(Collected data entries)
§ §

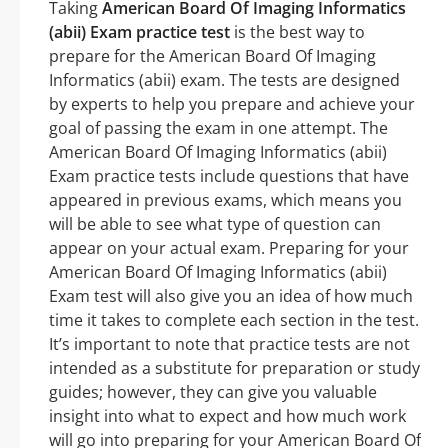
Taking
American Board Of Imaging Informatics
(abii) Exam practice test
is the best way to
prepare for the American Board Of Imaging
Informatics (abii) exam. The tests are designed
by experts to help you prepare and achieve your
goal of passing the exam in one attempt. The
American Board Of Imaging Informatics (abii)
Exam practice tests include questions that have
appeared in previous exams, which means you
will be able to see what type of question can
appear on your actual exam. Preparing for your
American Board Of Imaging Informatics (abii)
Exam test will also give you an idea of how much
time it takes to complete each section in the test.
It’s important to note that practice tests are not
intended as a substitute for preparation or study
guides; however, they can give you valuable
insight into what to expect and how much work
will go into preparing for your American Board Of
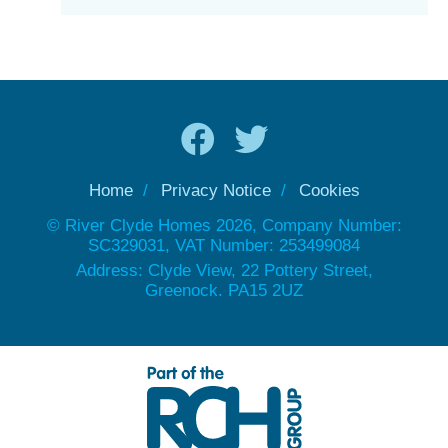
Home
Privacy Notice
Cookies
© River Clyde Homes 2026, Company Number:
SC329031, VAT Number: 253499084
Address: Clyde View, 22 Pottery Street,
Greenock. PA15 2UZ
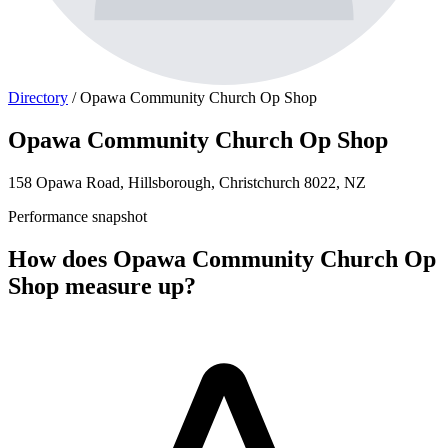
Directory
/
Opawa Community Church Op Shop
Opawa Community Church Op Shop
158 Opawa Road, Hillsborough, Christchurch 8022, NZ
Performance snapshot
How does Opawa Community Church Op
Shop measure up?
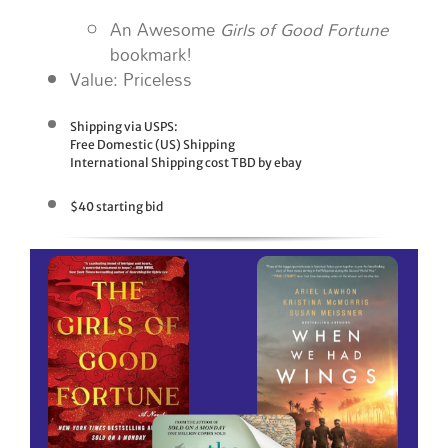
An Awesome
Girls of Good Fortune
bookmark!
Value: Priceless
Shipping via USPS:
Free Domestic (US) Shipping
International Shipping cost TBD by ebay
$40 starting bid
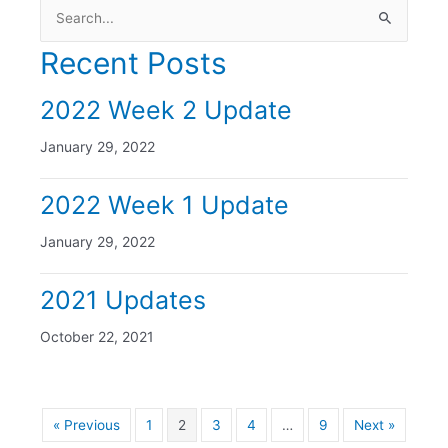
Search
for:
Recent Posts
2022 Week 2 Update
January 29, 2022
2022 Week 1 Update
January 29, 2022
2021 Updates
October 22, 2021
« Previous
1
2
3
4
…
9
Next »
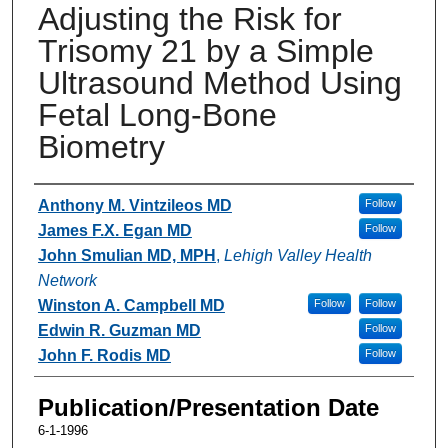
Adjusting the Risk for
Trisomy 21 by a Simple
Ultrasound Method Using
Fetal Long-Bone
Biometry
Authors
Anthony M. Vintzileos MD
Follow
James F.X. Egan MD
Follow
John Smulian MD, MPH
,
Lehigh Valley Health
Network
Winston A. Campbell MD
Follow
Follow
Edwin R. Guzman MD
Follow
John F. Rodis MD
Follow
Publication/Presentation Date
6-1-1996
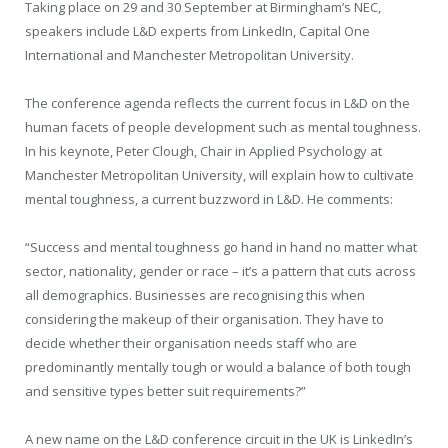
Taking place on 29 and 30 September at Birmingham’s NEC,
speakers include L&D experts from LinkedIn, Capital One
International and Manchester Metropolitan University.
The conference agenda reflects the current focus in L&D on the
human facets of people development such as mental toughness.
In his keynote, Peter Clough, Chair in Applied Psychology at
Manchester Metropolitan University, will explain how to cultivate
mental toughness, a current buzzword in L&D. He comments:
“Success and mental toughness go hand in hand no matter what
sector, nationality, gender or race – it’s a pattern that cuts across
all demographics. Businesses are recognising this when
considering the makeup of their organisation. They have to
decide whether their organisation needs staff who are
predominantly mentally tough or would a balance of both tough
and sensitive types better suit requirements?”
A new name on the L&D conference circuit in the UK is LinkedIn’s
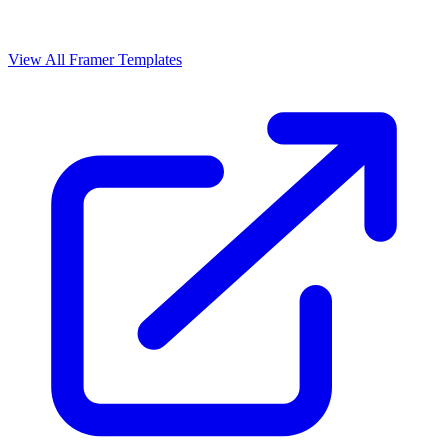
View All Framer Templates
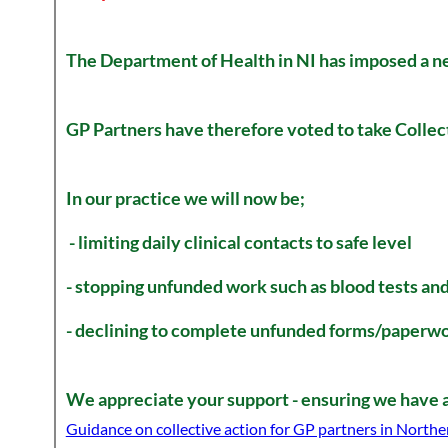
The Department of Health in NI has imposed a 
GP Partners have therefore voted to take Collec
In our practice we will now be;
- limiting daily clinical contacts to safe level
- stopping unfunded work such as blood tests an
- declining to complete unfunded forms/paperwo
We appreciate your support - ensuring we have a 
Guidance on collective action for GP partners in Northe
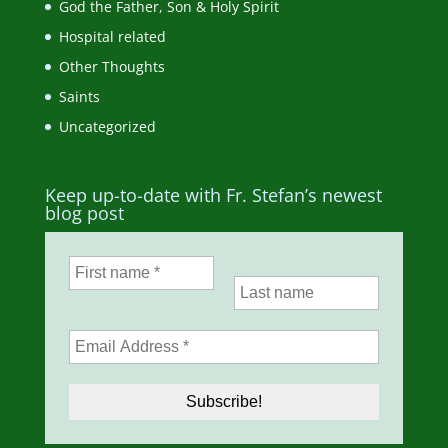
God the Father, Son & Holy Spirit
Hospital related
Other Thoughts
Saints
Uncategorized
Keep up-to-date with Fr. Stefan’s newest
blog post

§ §

**Problem**
Only the records are wanted, copied exactly, with the pictures dropped.

**Result of the task**
Taking
American Board Of Imaging Informatics
(abii) Exam practice test
is the best way to
prepare for the American Board Of Imaging
Informatics (abii) exam. The tests are designed
by experts to help you prepare and achieve your
goal of passing the exam in one attempt. The
American Board Of Imaging Informatics (abii)
Exam practice tests include questions that have
appeared in previous exams, which means you
will be able to see what type of question can
appear on your actual exam. Preparing for your
American Board Of Imaging Informatics (abii)
Exam test will also give you an idea of how much
time it takes to complete each section in the test.
It’s important to note that practice tests are not
intended as a substitute for preparation or study
guides; however, they can give you valuable
insight into what to expect and how much work
will go into preparing for your American Board Of
Home
Privacy Notice
Cookies
© River Clyde Homes 2026, Company Number:
SC329031, VAT Number: 253499084
Address: Clyde View, 22 Pottery Street,
Greenock. PA15 2UZ
Directory
/
Opawa Community Church Op Shop
Opawa Community Church Op Shop
158 Opawa Road, Hillsborough, Christchurch 8022, NZ
Performance snapshot
How does Opawa Community Church Op
Shop measure up?
An Awesome
Girls of Good Fortune
bookmark!
Value: Priceless
Shipping via USPS:
Free Domestic (US) Shipping
International Shipping cost TBD by ebay
$40 starting bid
Search
for:
Recent Posts
2022 Week 2 Update
January 29, 2022
2022 Week 1 Update
January 29, 2022
2021 Updates
October 22, 2021
« Previous
1
2
3
4
…
9
Next »
Adjusting the Risk for
Trisomy 21 by a Simple
Ultrasound Method Using
Fetal Long-Bone
Biometry
Authors
Anthony M. Vintzileos MD
Follow
James F.X. Egan MD
Follow
John Smulian MD, MPH
,
Lehigh Valley Health
Network
Winston A. Campbell MD
Follow
Follow
Edwin R. Guzman MD
Follow
John F. Rodis MD
Follow
Publication/Presentation Date
6-1-1996
Taking place on 29 and 30 September at Birmingham’s NEC,
speakers include L&D experts from LinkedIn, Capital One
International and Manchester Metropolitan University.
The conference agenda reflects the current focus in L&D on the
human facets of people development such as mental toughness.
In his keynote, Peter Clough, Chair in Applied Psychology at
Manchester Metropolitan University, will explain how to cultivate
mental toughness, a current buzzword in L&D. He comments:
“Success and mental toughness go hand in hand no matter what
sector, nationality, gender or race – it’s a pattern that cuts across
all demographics. Businesses are recognising this when
considering the makeup of their organisation. They have to
decide whether their organisation needs staff who are
predominantly mentally tough or would a balance of both tough
and sensitive types better suit requirements?”
A new name on the L&D conference circuit in the UK is LinkedIn’s
View All Framer Templates
The Department of Health in NI has imposed a 
GP Partners have therefore voted to take Collec
In our practice we will now be;
- limiting daily clinical contacts to safe level
- stopping unfunded work such as blood tests an
- declining to complete unfunded forms/paperwo
We appreciate your support - ensuring we have a 
Guidance on collective action for GP partners in Northe
God the Father, Son & Holy Spirit
Hospital related
Other Thoughts
Saints
Uncategorized
Keep up-to-date with Fr. Stefan’s newest
blog post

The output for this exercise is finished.